Long-acting interleukin-7 improves the efficacy of oncolytic viral therapy in glioblastoma

Nature Communications | ( 2026) 17:2893

Abstract:

Despite advances in immunotherapy, the prognosis for patients with glioblastoma
(GBM) remains poor. The efficacy of GBM-targeted immunotherapies
is limited by the paucity of functional T cells in the tumor
microenvironment, a consequence of the local and systemic immunosuppression
prevalent in patients with GBM. To overcome these challenges, here
we develop a treatment strategy we term “expand and pull,” which uses systemic
administration of rhIL-7-hyFc, a long-acting recombinant human interleukin-
7, to increase peripheral T cell abundance (“expand”), followed by
intratumoral oncolytic virus treatment to recruit these cells to the tumor
microenvironment (“pull”).

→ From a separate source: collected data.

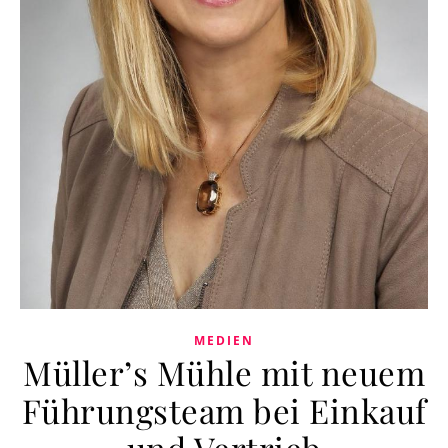
MEDIEN
Müller’s Mühle mit neuem
Führungsteam bei Einkauf
und Vertrieb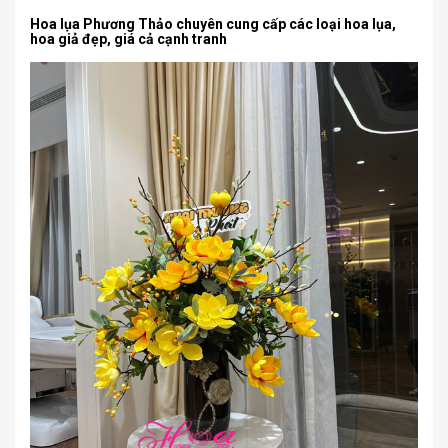
Hoa lụa Phương Thảo chuyên cung cấp các loại hoa lụa,
hoa giả đẹp, giá cả cạnh tranh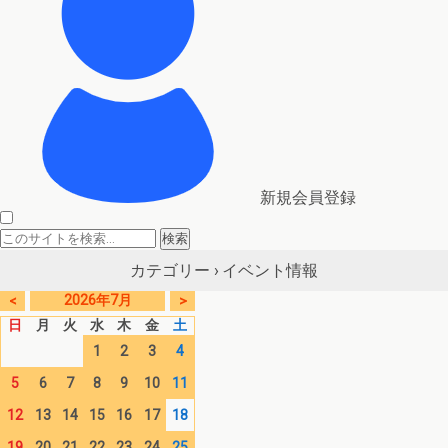
新規会員登録
イベント情報
カテゴリー ›
2026年7月
<
>
日
月
火
水
木
金
土
1
2
3
4
5
6
7
8
9
10
11
12
13
14
15
16
17
18
19
20
21
22
23
24
25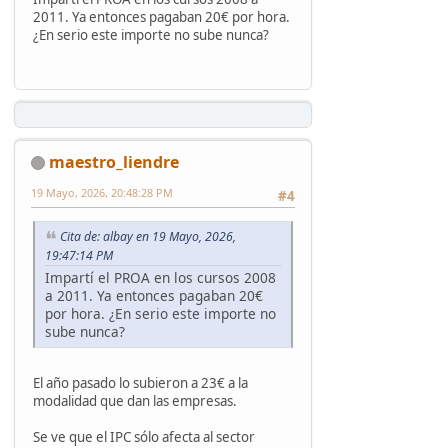
2011. Ya entonces pagaban 20€ por hora.
¿En serio este importe no sube nunca?
maestro_liendre
19 Mayo, 2026, 20:48:28 PM
#4
Cita de: albay en 19 Mayo, 2026,
19:47:14 PM
Impartí el PROA en los cursos 2008
a 2011. Ya entonces pagaban 20€
por hora. ¿En serio este importe no
sube nunca?
El año pasado lo subieron a 23€ a la
modalidad que dan las empresas.
Se ve que el IPC sólo afecta al sector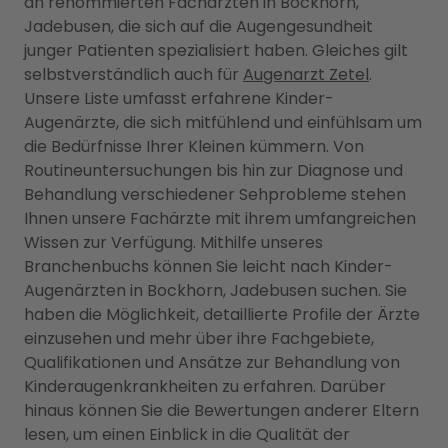
an renommierten Fachärzten in Bockhorn,
Jadebusen, die sich auf die Augengesundheit
junger Patienten spezialisiert haben. Gleiches gilt
selbstverständlich auch für
Augenarzt Zetel
.
Unsere Liste umfasst erfahrene Kinder-
Augenärzte, die sich mitfühlend und einfühlsam um
die Bedürfnisse Ihrer Kleinen kümmern. Von
Routineuntersuchungen bis hin zur Diagnose und
Behandlung verschiedener Sehprobleme stehen
Ihnen unsere Fachärzte mit ihrem umfangreichen
Wissen zur Verfügung. Mithilfe unseres
Branchenbuchs können Sie leicht nach Kinder-
Augenärzten in Bockhorn, Jadebusen suchen. Sie
haben die Möglichkeit, detaillierte Profile der Ärzte
einzusehen und mehr über ihre Fachgebiete,
Qualifikationen und Ansätze zur Behandlung von
Kinderaugenkrankheiten zu erfahren. Darüber
hinaus können Sie die Bewertungen anderer Eltern
lesen, um einen Einblick in die Qualität der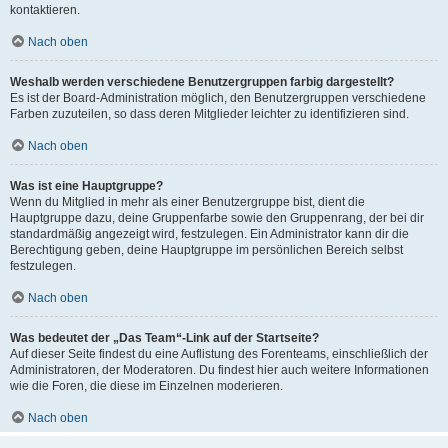
kontaktieren.
Nach oben
Weshalb werden verschiedene Benutzergruppen farbig dargestellt?
Es ist der Board-Administration möglich, den Benutzergruppen verschiedene
Farben zuzuteilen, so dass deren Mitglieder leichter zu identifizieren sind.
Nach oben
Was ist eine Hauptgruppe?
Wenn du Mitglied in mehr als einer Benutzergruppe bist, dient die
Hauptgruppe dazu, deine Gruppenfarbe sowie den Gruppenrang, der bei dir
standardmäßig angezeigt wird, festzulegen. Ein Administrator kann dir die
Berechtigung geben, deine Hauptgruppe im persönlichen Bereich selbst
festzulegen.
Nach oben
Was bedeutet der „Das Team“-Link auf der Startseite?
Auf dieser Seite findest du eine Auflistung des Forenteams, einschließlich der
Administratoren, der Moderatoren. Du findest hier auch weitere Informationen
wie die Foren, die diese im Einzelnen moderieren.
Nach oben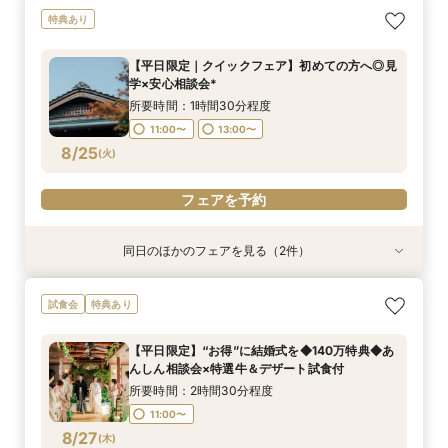
フォトウェディングご相談会
【平日限定｜クイックフェア】初めての方へ◎見
【オンライン60分】見学前に不安解消◎あんし
【平日限定】“お得”に結婚式を◆140万特典◆あ
特典あり
学×安心相談会*
ん相談会
んしん相談会×特選牛＆デザート試食付
所要時間：2時間程度
所要時間：1時間30分程度
所要時間：1時間程度
所要時間：2時間30分程度
11:00〜
13:00〜
【平日限定｜クイックフェア】初めての方へ◎見
12:00〜
11:00〜
11:00〜
14:00〜
13:00〜
13:00〜
学×安心相談会*
8/24
8/24
8/24
8/24
(
(
(
(
月
月
月
月
)
)
)
)
16:00〜
所要時間：1時間30分程度
11:00〜
13:00〜
フェアを予約
フェアを予約
フェアを予約
フェアを予約
8/25
(
火
)
フェアを予約
同日のほかのフェアを見る（2件）
特典あり
フォトウェディングご相談会
【オンライン60分】見学前に不安解消◎あんし
試食会
特典あり
ん相談会
所要時間：2時間程度
所要時間：1時間程度
11:00〜
13:00〜
【平日限定】“お得”に結婚式を◆140万特典◆あ
12:00〜
14:00〜
んしん相談会×特選牛＆デザート試食付
8/25
8/25
(
(
火
火
)
)
16:00〜
所要時間：2時間30分程度
11:00〜
フェアを予約
フェアを予約
8/27
(
木
)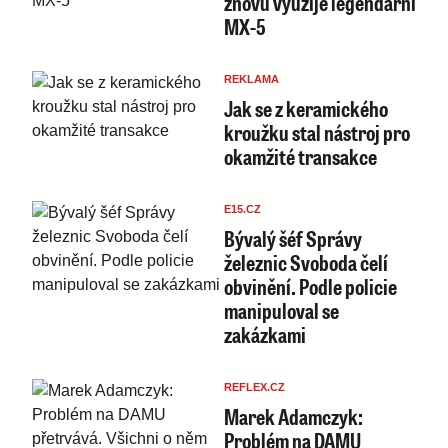
znovu využije legendární
MX-5
REKLAMA
Jak se z keramického
kroužku stal nástroj pro
okamžité transakce
E15.CZ
Bývalý šéf Správy
železnic Svoboda čelí
obvinění. Podle policie
manipuloval se
zakázkami
REFLEX.CZ
Marek Adamczyk:
Problém na DAMU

We show that rhIL-7-hyFc improves the efficacy of
multiple oncolytic viral therapies in syngeneic immuno-resistant mouse
models of glioma. Combining rhIL-7-hyFc and Zika virus (ZIKV) increases
systemic and intratumoral T cell abundance, improves cytotoxic T cell function,
and delays expression of inhibitory checkpoint receptors, resulting in
long-term tumor-free survival. We observe similar survival efficacy in experiments
using a safer, genetically modified Δ10 3′-UTR ZIKV, as well as the
clinically tested oncolytic adenovirus, Delta24-RGD. Collectively, our findings
demonstrate that augmentation of both the systemic and local immune
responses improves the utility of GBM-targeted immunotherapies.